De l'autre côté de la porte, Priscille entend les gémissements de Capucine.

Mais aucune réponse du comte.

— Mon oncle  ? Pourquoi ne répondez-vous pas  ? Peut-être que je vous dérange en plein repas. J'en suis désolée. Mais si vous voulez bien me laisser entrer, je ne vous ennuierai pas. Vous n'aurez plus à vous plaindre de moi, je vous le garantis. Je vous assure que j'ai réellement compris, cette fois-ci. Je vous remercie pour tout ce que vous avez fait pour moi. Je vous remercie pour cette servante que vous avez pris la peine de me confier. Désormais, je saurai en profiter, je vous le promets  !

Toujours pas de réponse.

— Mon oncle  ! J'ai faim  ! S'il vous plaît  ! Je ne serai pas gourmande, il m'en faut juste un petit peu. Juste un petit peu, je vous en prie  ! Vous pourrez continuer à lui faire du mal autant que vous voulez, je me tiendrai juste à côté et je me contenterai de grapiller vos restes. Maintenant, ouvrez-moi, s'il vous plaît, je n'en peux plus  !

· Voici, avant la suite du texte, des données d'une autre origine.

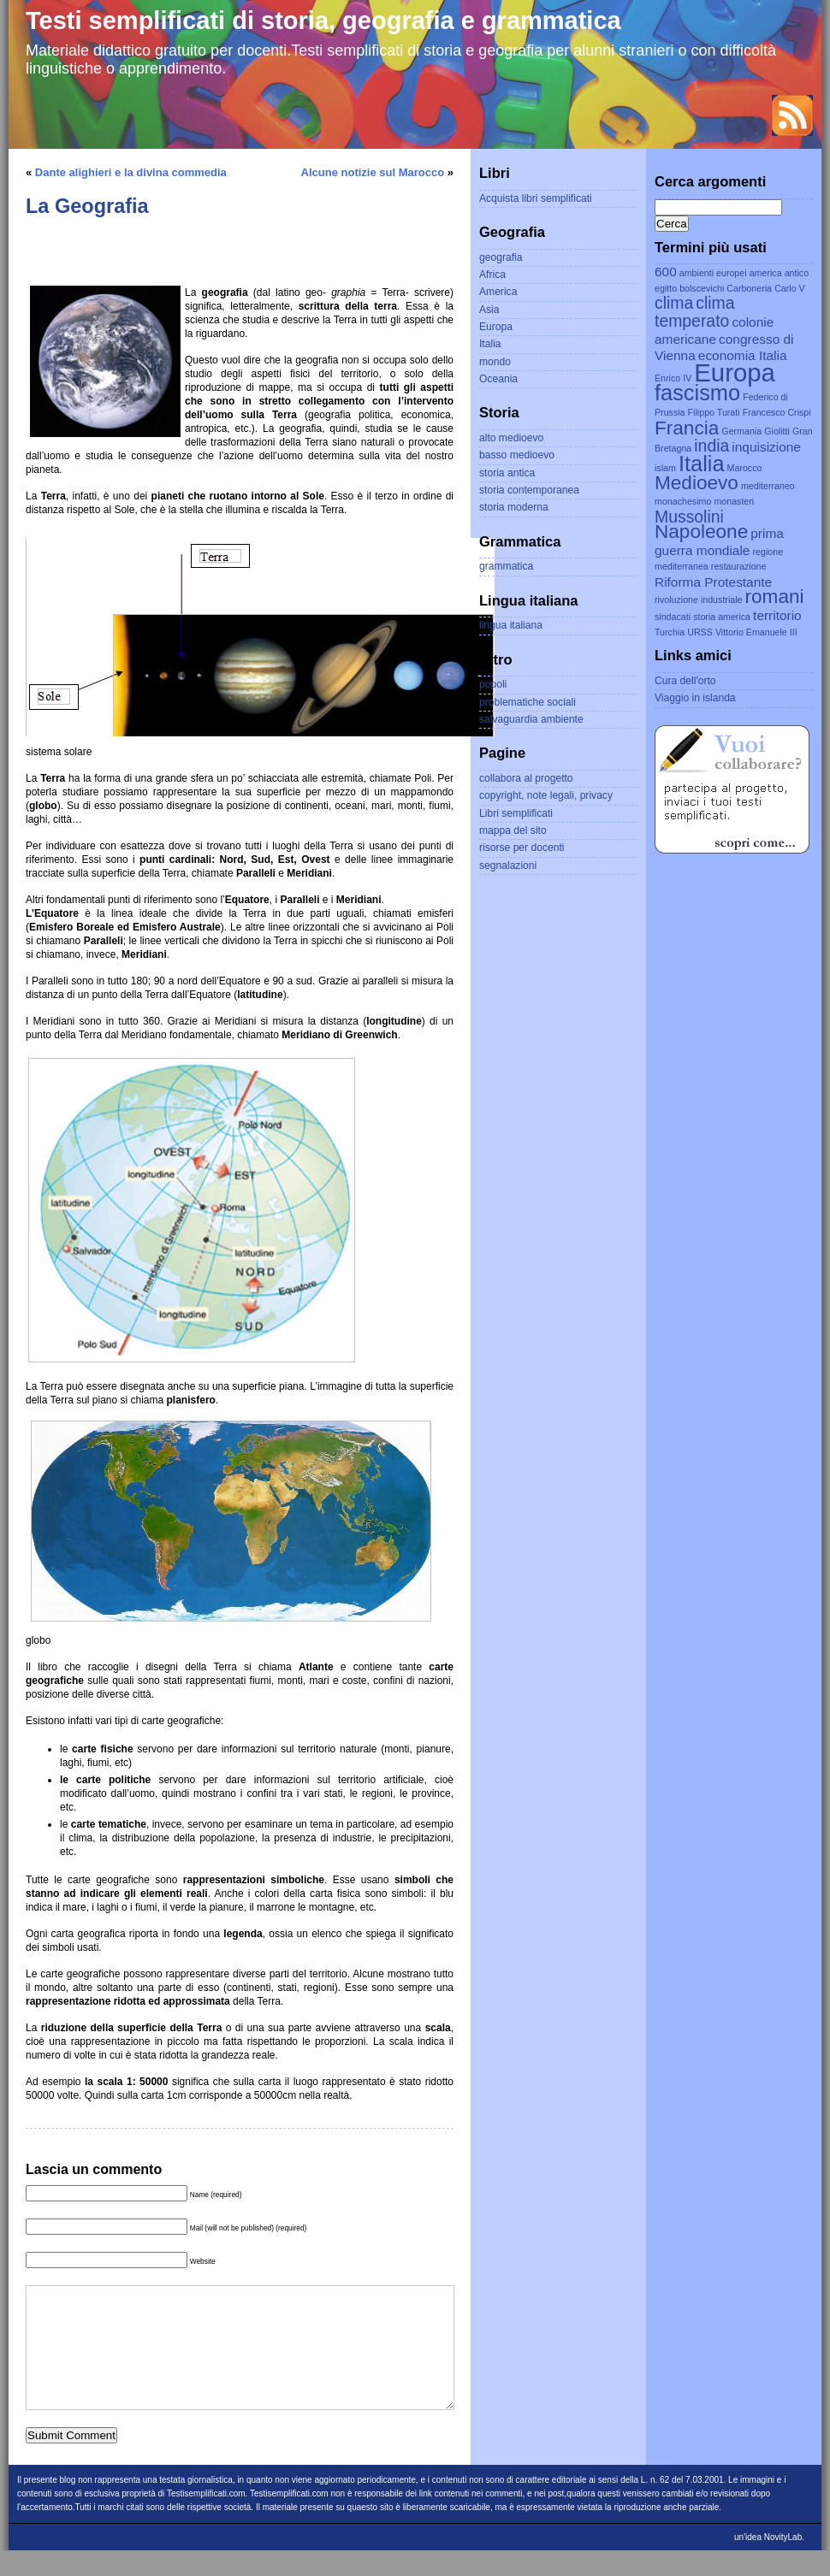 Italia (490, 344)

Perdant patience, elle se met à tambouriner la porte et hurle  :

— Laissez-moi entrer  ! Vous n'avez pas le droit de faire ça  ! J'ai faim, vous m'entendez  !? C'est ma servante  ! À moi  ! Vous me l'aviez donnée  ! Vous n'avez pas le droit de me la prendre  !!

Mais rien n'y fait : le comte reste muet.

Et les gémissements de Capucine, eux, se changent en hurlements.

Fiévreuse et tremblante, Priscille ne peut que tambouriner encore et encore, mais la porte est solide.

— Monstre  ! Vous êtes un monstre  ! Pourquoi faites-vous ça  ?! Laissez-moi entrer  !!

Finalement, à bout de souffle, les poings ensanglantés à force d'avoir frappé, la princesse ne peut qu'éclater en sanglots et tombe à genou misérablement.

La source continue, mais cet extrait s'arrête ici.